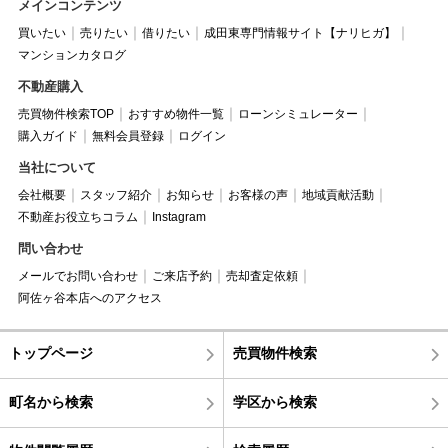
メインコンテンツ
買いたい
売りたい
借りたい
成田東専門情報サイト【ナリヒガ】
マンションカタログ
不動産購入
売買物件検索TOP
おすすめ物件一覧
ローンシミュレーター
購入ガイド
無料会員登録
ログイン
当社について
会社概要
スタッフ紹介
お知らせ
お客様の声
地域貢献活動
不動産お役立ちコラム
Instagram
問い合わせ
メールでお問い合わせ
ご来店予約
売却査定依頼
阿佐ヶ谷本店へのアクセス
トップページ
売買物件検索
町名から検索
学区から検索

===============

### WHAT TO WORK ON
Give the records back verbatim, pictures excluded.

### SOLUTION FOR THIS EXERCISE
メインコンテンツ
買いたい
売りたい
借りたい
成田東専門情報サイト【ナリヒガ】
マンションカタログ
不動産購入
売買物件検索TOP
おすすめ物件一覧
ローンシミュレーター
購入ガイド
無料会員登録
ログイン
当社について
会社概要
スタッフ紹介
お知らせ
お客様の声
地域貢献活動
不動産お役立ちコラム
Instagram
問い合わせ
メールでお問い合わせ
ご来店予約
売却査定依頼
阿佐ヶ谷本店へのアクセス
トップページ
売買物件検索
町名から検索
学区から検索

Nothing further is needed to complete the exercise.